Greece's banks still have by far the highest aggregate nonperforming loan ratio in Europe, despite reducing the number to 35.2% at the end of 2019 from 37.4% three months earlier, according to the European Banking Authority's latest transparency exercise.
Banks in Cyprus and Bulgaria had the second- and third-highest NPL ratios of 19.3% and 18.2% at the end of December, respectively, down from 21.1% and 21.0% at the end of September 2019. Meanwhile, Sweden retained the lowest ratio of 0.50%, unchanged over the period.
European banks' aggregate average NPL ratio stood at 2.7% at 2019-end, compared to 2.9% at the end of September 2019, while their average aggregate NPL coverage ratio was 44.7%, down from 44.6%.
As of Dec. 31, 2019, Hungary's aggregate NPL coverage ratio stood at 67.42%, the highest among the banking systems in the sample, down from 68.12% at the end of September 2019.

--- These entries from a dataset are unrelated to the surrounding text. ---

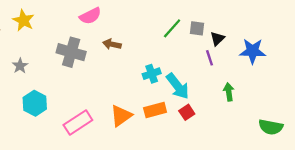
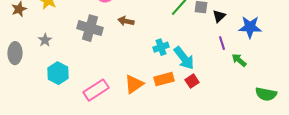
purple line: (209, 58) -> (222, 43), moved
green arrow: (229, 92) -> (239, 60), moved, turned -42

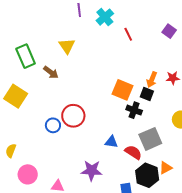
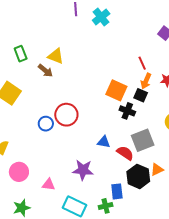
red line: (128, 34) -> (142, 63), moved
yellow triangle: (67, 46) -> (56, 56), moved, turned -36
green rectangle: (26, 56) -> (21, 54), size x0.7

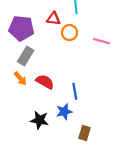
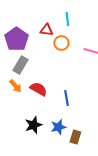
purple pentagon: (21, 28) -> (16, 39), turned 30
blue star: (64, 112) -> (58, 127), moved
black star: (40, 120) -> (33, 125), turned -30

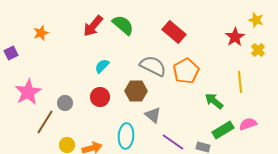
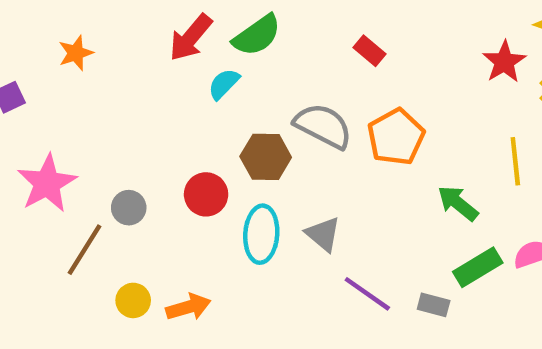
green semicircle: (123, 25) -> (257, 35), turned 105
red rectangle: (174, 32) -> (369, 51), size x0.6
cyan semicircle: (102, 66) -> (224, 84), moved
brown hexagon: (136, 91) -> (266, 157), moved
cyan ellipse: (126, 136) -> (261, 234), moved

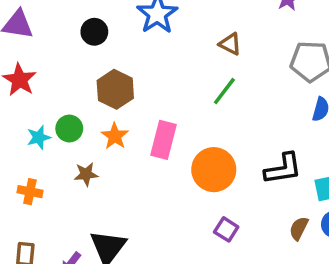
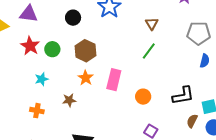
brown triangle: (230, 44) -> (152, 24), turned 32
green circle: (69, 129) -> (52, 49), moved
orange circle: (214, 170) -> (143, 97), size x0.6
brown semicircle: (299, 228) -> (192, 121), moved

The EBA also said June 8 that banks entered the COVID-19 crisis with "solid" capital positions and improved asset quality. Compared with the 2008 global financial crisis, European banks now hold larger capital and liquidity buffers, it said.
Banks' capital levels have improved quarter over quarter, with the average fully loaded common equity Tier 1 capital ratio rising by roughly 40 basis points to 14.8% at the end of the fourth quarter, owing to higher capital and contracting risk exposure amounts. Meanwhile, EU banks' weighted fully phased-in leverage ratio increased by 30 basis points to 5.5%, driven by rising capital and declining exposures.
The EBA said, though, that the data showed significant dispersion across banks. The 2020 spring transparency exercise covers data as of September and December 2019 disclosed by 127 banks from 27 European Economic Area countries.
In late May, the EBA warned that banks are likely to face rising bad loans, matching those incurred during the eurozone's sovereign debt crisis, due to the economic impact of the pandemic.